Task objective: All that is needed is each line of the entries holding the word "Rahmen", copied as it stands.

[Saved data entries]

──────────

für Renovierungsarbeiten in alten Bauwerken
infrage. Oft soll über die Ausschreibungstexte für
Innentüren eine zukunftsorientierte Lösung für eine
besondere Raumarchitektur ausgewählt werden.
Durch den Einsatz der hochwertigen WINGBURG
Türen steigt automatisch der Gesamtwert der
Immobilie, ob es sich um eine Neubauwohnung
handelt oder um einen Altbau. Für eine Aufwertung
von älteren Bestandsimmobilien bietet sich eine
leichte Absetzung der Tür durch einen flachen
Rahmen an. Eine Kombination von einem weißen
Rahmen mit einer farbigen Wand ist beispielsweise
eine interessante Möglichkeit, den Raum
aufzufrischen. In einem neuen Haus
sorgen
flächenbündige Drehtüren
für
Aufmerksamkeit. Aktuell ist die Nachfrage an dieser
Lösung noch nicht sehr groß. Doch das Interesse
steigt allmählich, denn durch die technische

──────────

Task solution:
Rahmen an. Eine Kombination von einem weißen
Rahmen mit einer farbigen Wand ist beispielsweise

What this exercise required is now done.